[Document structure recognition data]
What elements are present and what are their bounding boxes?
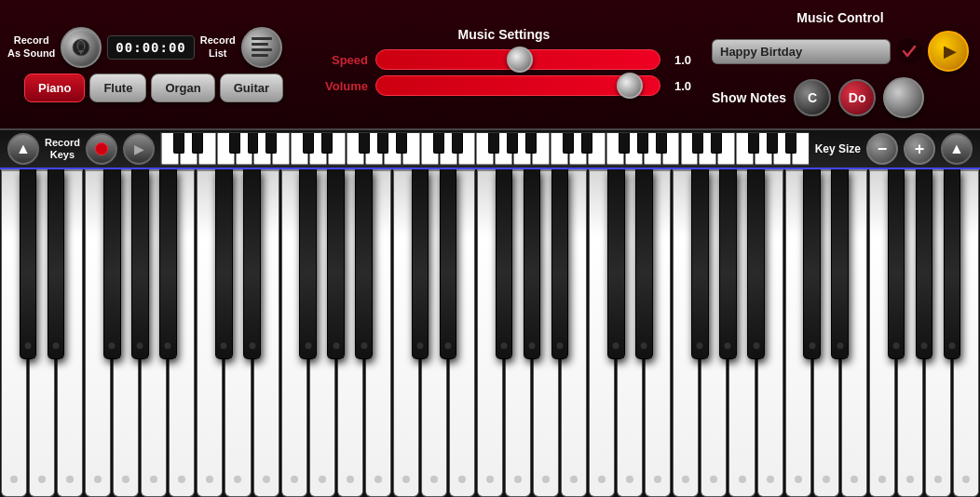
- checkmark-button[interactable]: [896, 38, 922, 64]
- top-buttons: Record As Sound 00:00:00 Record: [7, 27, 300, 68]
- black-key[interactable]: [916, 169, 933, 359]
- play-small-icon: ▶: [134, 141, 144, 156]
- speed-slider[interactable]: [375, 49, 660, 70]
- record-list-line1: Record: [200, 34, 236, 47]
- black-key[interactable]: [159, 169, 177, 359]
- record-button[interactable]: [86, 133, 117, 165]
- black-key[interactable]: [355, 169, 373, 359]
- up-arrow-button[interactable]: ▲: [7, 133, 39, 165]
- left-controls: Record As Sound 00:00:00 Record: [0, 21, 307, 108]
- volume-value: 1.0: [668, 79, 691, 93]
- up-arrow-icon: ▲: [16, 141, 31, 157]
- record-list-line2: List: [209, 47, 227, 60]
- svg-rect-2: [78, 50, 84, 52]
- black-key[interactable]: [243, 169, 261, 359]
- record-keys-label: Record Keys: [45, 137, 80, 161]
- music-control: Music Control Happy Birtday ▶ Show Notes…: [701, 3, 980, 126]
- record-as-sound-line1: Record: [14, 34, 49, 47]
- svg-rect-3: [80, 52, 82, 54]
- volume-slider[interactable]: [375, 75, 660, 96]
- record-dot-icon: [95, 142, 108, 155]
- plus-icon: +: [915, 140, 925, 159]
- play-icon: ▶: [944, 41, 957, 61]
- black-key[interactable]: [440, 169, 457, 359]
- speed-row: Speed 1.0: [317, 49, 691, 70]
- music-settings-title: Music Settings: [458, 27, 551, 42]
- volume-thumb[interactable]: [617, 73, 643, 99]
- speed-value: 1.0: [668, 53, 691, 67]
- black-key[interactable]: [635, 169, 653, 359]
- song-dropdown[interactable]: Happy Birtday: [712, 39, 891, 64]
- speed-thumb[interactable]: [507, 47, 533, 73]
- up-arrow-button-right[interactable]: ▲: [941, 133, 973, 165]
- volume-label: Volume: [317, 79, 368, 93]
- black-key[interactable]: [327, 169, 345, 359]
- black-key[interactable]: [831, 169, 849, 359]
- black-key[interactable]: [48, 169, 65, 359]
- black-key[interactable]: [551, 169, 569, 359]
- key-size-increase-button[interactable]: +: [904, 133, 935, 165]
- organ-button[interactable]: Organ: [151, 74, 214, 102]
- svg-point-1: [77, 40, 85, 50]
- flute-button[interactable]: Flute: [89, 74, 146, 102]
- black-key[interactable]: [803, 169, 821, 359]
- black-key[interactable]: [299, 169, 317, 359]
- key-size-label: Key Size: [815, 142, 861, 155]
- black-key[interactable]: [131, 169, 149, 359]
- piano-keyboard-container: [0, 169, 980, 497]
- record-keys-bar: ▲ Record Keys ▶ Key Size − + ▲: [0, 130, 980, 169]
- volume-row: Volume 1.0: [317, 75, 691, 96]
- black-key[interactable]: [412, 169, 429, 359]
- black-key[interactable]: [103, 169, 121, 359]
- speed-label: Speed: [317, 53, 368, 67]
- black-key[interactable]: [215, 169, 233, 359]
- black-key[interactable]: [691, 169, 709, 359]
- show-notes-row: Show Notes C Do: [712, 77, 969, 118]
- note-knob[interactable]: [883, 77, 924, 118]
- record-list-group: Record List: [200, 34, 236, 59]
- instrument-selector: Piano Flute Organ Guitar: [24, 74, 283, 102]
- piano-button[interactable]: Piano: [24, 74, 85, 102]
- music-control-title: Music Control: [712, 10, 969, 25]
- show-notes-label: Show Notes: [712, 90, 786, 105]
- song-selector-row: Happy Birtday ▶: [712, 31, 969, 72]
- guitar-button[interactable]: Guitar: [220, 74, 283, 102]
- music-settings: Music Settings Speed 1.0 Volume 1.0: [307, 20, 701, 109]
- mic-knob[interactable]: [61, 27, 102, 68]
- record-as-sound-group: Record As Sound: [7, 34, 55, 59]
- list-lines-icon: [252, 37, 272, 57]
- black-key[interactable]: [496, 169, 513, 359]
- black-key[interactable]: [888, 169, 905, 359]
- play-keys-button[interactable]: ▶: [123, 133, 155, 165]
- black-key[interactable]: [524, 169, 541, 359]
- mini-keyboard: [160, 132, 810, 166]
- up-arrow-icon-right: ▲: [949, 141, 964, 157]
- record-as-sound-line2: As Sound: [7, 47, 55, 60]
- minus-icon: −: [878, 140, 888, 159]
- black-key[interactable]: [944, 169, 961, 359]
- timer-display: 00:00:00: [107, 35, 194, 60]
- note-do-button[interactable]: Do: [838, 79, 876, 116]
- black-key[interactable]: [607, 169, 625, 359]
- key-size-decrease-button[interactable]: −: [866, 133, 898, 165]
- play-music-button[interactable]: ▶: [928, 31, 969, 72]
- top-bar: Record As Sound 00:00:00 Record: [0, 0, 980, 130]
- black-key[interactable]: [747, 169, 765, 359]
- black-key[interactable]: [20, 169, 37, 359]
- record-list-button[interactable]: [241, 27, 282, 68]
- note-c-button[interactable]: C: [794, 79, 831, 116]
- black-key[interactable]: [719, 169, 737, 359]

**Task directions:** Pull out all lines in the data above that include "arrow".

**Solution:**
- up-arrow-button[interactable]: ▲: [7, 133, 39, 165]
- up-arrow-icon: ▲: [16, 141, 31, 157]
- up-arrow-button-right[interactable]: ▲: [941, 133, 973, 165]
- up-arrow-icon-right: ▲: [949, 141, 964, 157]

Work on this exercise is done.